Founders who keep all the power for themselves avoid the risks of infighting. But even if they are superbly talented, they fall prey to growing pains when their organizations get too big to manage alone.

"There are just not enough hours in a day," Agarwal says. "Our research shows organizations with single leadership are inevitably outrun by organizations that foster stable shared leadership."

To study the processes of firm growth, the authors analyzed the Japanese cotton spinning industry from 1883 to 1914. They combined strategy and historical perspectives, relying on quantitative firm‐level data and detailed business histories.

"Rich firm and industry historical accounts documented at the time of occurrence enable triangulation of qualitative and quantitative data over entire firm and industry lifecycles," the authors write.
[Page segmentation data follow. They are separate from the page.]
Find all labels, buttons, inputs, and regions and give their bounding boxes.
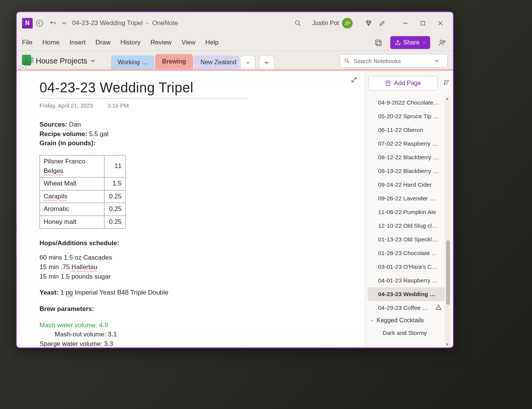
menu-insert[interactable]: Insert [70,39,86,46]
svg-rect-4 [377,41,382,46]
page-list-item[interactable]: 12-10-22 Old Slug cl… [367,219,445,233]
table-row: Aromatic0.25 [40,203,126,216]
page-list-item[interactable]: 08-13-22 Blackberry … [367,164,445,178]
add-page-label: Add Page [394,80,421,87]
page-canvas[interactable]: 04-23-23 Wedding Tripel Friday, April 21… [17,71,365,347]
page-time: 3:16 PM [108,102,129,109]
page-list-item[interactable]: 04-9-2022 Chocolate… [367,96,445,109]
customize-qat-button[interactable] [60,16,68,30]
page-date: Friday, April 21, 2023 [40,102,93,109]
page-list-item[interactable]: 04-29-23 Coffee … [367,301,445,315]
maximize-button[interactable] [414,16,432,30]
page-title[interactable]: 04-23-23 Wedding Tripel [40,80,247,98]
page-list-panel: Add Page 04-9-2022 Chocolate…05-20-22 Sp… [365,71,453,347]
page-list-item[interactable]: 04-01-23 Raspberry … [367,274,445,287]
page-list-item[interactable]: 01-13-23 Old Speckl… [367,233,445,246]
svg-rect-2 [421,21,425,25]
menu-home[interactable]: Home [42,39,59,46]
window-title: 04-23-23 Wedding Tripel - OneNote [72,19,178,27]
add-page-icon [385,80,391,86]
page-list-item[interactable]: 07-02-22 Raspberry … [367,137,445,151]
page-list-item[interactable]: 01-28-23 Chocolate … [367,246,445,260]
share-label: Share [403,39,420,46]
section-tab-add[interactable] [259,55,274,69]
share-button[interactable]: Share [390,36,430,49]
page-list-item[interactable]: 09-24-22 Hard Cider [367,178,445,192]
page-meta: Friday, April 21, 2023 3:16 PM [40,102,357,109]
page-list-item[interactable]: 06-11-22 Oberon [367,123,445,137]
page-list-item[interactable]: 08-12-22 Blackberry … [367,151,445,164]
svg-point-1 [295,21,299,24]
section-tab-more[interactable] [240,55,255,69]
main-area: 04-23-23 Wedding Tripel Friday, April 21… [17,71,453,347]
menu-file[interactable]: File [22,39,32,46]
onenote-app-icon: N [22,18,33,29]
scrollbar-thumb[interactable] [446,240,450,305]
page-body[interactable]: Sources: Dan Recipe volume: 5.5 gal Grai… [40,120,357,347]
user-avatar[interactable]: JP [342,18,353,29]
conflict-warning-icon [435,304,442,312]
sort-pages-icon[interactable] [443,79,450,86]
page-list-item[interactable]: 04-23-23 Wedding … [367,287,445,301]
full-page-view-icon[interactable] [350,76,358,84]
menu-history[interactable]: History [120,39,141,46]
close-button[interactable] [432,16,449,30]
notebook-dropdown-icon[interactable] [90,58,96,64]
diamond-icon[interactable] [362,16,375,30]
menu-review[interactable]: Review [150,39,172,46]
menu-help[interactable]: Help [205,39,218,46]
ribbon-menu: File Home Insert Draw History Review Vie… [17,34,453,51]
search-placeholder: Search Notebooks [354,58,401,64]
sync-status-icon: ⟳ [20,65,26,71]
app-window: N 04-23-23 Wedding Tripel - OneNote Just… [16,11,454,348]
page-list-item[interactable]: Dark and Stormy [367,326,445,340]
section-tab-brewing[interactable]: Brewing [155,54,193,69]
svg-point-0 [36,20,43,27]
table-row: Pilsner Franco Belges11 [40,155,126,177]
section-tabs: Working … Brewing New Zealand [111,54,275,69]
search-button[interactable] [291,16,305,30]
search-input[interactable]: Search Notebooks [340,54,448,68]
title-bar: N 04-23-23 Wedding Tripel - OneNote Just… [17,12,453,34]
page-list: 04-9-2022 Chocolate…05-20-22 Spruce Tip … [367,96,451,347]
scroll-down-icon[interactable] [445,342,450,347]
table-row: Honey malt0.25 [40,216,126,229]
menu-draw[interactable]: Draw [95,39,111,46]
ink-pen-icon[interactable] [375,16,389,30]
svg-point-5 [440,40,443,43]
notebook-icon[interactable] [22,55,31,65]
table-row: Wheat Malt1.5 [40,178,126,190]
add-page-button[interactable]: Add Page [368,76,438,90]
section-tab-working[interactable]: Working … [111,55,155,69]
undo-button[interactable] [46,16,60,30]
notebook-name[interactable]: House Projects [36,57,87,65]
search-icon [344,58,350,64]
notebook-bar: ⟳ House Projects Working … Brewing New Z… [17,51,453,71]
user-name-label: Justin Pot [312,20,339,27]
minimize-button[interactable] [397,16,414,30]
page-list-item[interactable]: 05-20-22 Spruce Tip … [367,109,445,123]
svg-point-7 [345,59,348,62]
page-group-header[interactable]: Kegged Cocktails [367,315,451,326]
scroll-up-icon[interactable] [445,97,450,101]
feed-icon[interactable] [371,36,385,49]
back-button[interactable] [33,16,46,30]
menu-view[interactable]: View [182,39,196,46]
grain-table[interactable]: Pilsner Franco Belges11 Wheat Malt1.5 Ca… [40,155,126,229]
section-tab-new-zealand[interactable]: New Zealand [194,55,239,69]
table-row: Carapils0.25 [40,190,126,203]
svg-point-6 [443,41,445,43]
page-list-item[interactable]: 03-01-23 O'Hara's C… [367,260,445,274]
chevron-down-icon [370,318,374,323]
search-scope-dropdown-icon[interactable] [434,58,440,64]
svg-rect-3 [376,40,380,44]
comments-people-icon[interactable] [435,36,449,49]
page-list-item[interactable]: 11-06-22 Pumpkin Ale [367,205,445,219]
scrollbar-track[interactable] [445,96,451,347]
page-list-item[interactable]: 09-26-22 Lavender … [367,192,445,205]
Learn more: Centers of gravity: The effect of stable shared leadership in top management teams on firm growth and industry evolution is featured in Strategic Management Journal.

About the Author(s)

Serguey Braguinsky is an Associate Professor at the University of Maryland Robert H. Smith School of Business and the Department of Economics, a Research Associate at the NBER Productivity, Innovation, and Entrepreneurship Program, and an Affiliated Fellow at the Institute of Social and Economic Research, Osaka University.

Rajshree Agarwal

Rajshree Agarwal is the Rudolph Lamone Professor of Entrepreneurship and Strategy and director of the Ed Snider Center for Enterprise and Markets at the University of Maryland. She studies the evolution of industries, firms and individual careers, as fostered by the twin engines of innovation and enterprise. Agarwal's scholarship uses an interdisciplinary lens to provide insights on strategic innovation for new venture creation and for firm renewal. She routinely publishes in leading journals in strategy and entrepreneurship. An author of more than 60 studies, her research has been cited more than 10,000 times, received numerous best paper awards, and funded by grants from various foundations, including the Kauffman Foundation, the Rockefeller Foundation and the National Science Foundation. She is currently the co-editor of the Strategic Management Journal and has previously served in co-editor and senior editor roles at Strategic Entrepreneurship Journal and Organization Science respectively.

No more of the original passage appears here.